[[ DATASET RECORDS, beginning ]]
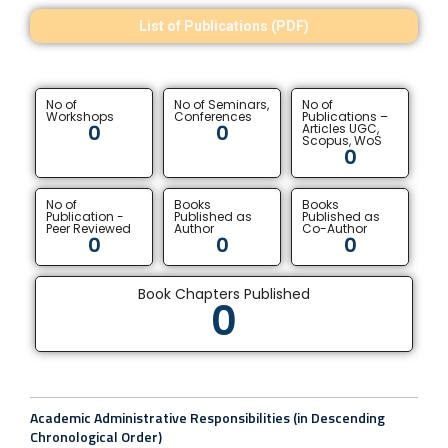
List of Publications (PDF)
No of
No of Seminars,
No of
Workshops
Conferences
Publications –
0
0
Articles UGC,
Scopus, WoS
0
No of
Books
Books
Publication -
Published as
Published as
Peer Reviewed
Author
Co-Author
0
0
0
Book Chapters Published
0
Academic Administrative Responsibilities (in Descending
Chronological Order)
[[ DATASET RECORDS, end ]]
* [TASK]: What is needed is every line of the records that contains the word "Publications".

* [COMPLETED TASK]:
List of Publications (PDF)
Publications –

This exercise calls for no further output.